I am a school board member and parent at a private, Catholic school in LA. 2 years ago when our school purchased Edline, the adminstration decided to stop sending home a weekly test folder for parent review. This has resulted in most tests not coming home -- even when requested by parents. Instead, the school adminstration wants the parents to set up an appointment with the teacher for the parent to come review the tests. When you have children that struggle with tests, this can certainly become cumbersome and the fact that most families have both parents working makes regular school appointments difficult unless the parents have flexible jobs. A group of parents have asked the administration and school board to reconsider the policy. Therefore, I am trying to collect as much supporting evidence as to why it is a good practice to send tests home for parents to review with their children in the comfort of their own home vs. in a meeting with the teacher. If you have supporting evidence, please include in your response.
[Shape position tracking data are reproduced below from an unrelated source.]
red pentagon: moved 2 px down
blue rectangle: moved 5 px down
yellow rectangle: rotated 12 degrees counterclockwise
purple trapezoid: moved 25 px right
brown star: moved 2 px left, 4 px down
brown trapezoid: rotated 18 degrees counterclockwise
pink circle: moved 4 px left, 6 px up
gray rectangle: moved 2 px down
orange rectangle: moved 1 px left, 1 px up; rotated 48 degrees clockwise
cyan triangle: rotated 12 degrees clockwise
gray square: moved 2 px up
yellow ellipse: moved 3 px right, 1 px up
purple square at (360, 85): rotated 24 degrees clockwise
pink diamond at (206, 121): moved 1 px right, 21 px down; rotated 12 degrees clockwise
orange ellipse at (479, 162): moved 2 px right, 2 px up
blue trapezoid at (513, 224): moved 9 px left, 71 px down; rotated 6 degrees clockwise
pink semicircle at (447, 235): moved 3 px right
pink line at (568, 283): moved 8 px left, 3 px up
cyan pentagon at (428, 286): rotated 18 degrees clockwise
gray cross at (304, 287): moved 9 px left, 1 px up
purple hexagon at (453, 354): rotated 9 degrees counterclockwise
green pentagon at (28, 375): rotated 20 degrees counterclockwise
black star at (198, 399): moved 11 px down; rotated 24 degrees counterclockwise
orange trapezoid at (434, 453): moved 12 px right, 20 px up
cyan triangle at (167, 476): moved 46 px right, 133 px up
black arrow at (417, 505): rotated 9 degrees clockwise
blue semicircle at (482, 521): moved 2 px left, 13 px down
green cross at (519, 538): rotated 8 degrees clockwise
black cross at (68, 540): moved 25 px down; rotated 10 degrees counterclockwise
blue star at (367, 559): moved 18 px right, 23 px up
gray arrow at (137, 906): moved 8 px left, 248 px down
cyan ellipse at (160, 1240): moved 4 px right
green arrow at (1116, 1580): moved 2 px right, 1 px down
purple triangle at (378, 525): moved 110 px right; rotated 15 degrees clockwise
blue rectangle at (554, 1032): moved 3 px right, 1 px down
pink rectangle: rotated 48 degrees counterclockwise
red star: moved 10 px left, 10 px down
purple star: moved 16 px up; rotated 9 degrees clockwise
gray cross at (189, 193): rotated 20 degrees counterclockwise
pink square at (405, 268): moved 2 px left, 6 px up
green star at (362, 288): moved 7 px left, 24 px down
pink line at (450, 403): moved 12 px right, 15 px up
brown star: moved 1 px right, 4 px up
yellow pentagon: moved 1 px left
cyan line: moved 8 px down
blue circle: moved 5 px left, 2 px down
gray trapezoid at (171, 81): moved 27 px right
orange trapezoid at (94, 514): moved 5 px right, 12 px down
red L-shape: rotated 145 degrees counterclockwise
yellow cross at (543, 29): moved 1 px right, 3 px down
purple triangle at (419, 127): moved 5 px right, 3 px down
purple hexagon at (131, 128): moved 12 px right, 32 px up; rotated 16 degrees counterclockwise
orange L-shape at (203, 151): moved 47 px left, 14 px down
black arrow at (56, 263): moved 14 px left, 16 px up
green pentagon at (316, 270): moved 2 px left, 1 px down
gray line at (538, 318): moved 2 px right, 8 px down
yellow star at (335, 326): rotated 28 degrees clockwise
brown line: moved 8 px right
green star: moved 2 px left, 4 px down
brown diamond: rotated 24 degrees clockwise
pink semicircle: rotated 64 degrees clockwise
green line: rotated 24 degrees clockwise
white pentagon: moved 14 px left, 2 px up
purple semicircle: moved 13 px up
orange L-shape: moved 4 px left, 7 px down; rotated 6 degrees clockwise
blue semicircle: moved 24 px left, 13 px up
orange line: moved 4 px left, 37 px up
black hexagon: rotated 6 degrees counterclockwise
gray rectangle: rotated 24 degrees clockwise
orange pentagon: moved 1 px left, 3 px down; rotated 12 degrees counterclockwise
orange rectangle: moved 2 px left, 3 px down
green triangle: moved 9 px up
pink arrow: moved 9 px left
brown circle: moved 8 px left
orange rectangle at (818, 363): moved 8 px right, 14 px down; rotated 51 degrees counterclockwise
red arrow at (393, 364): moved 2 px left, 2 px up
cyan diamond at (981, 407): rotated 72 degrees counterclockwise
After reading your concern about seeing graded tests, I assumed you were referring to an elementary aged child, since middle and high school students typically do not carry graded work home. In my opinion, reviewing graded work as soon as possible after completion does enhance a child's learning if someone helps the child to understand why the mistakes were made.
I am curious as to why the school would have discontinued the folders. And, as I read your comments, several questions came to mind. Is it possible many parents were not reviewing the folders or getting them sent back with the children to school? Is this school focused on grading and academic standing? Or, is the school focused on student learning? In my opinion, the latter is the better approach for improving students, which would support the argument to send graded tests home for review.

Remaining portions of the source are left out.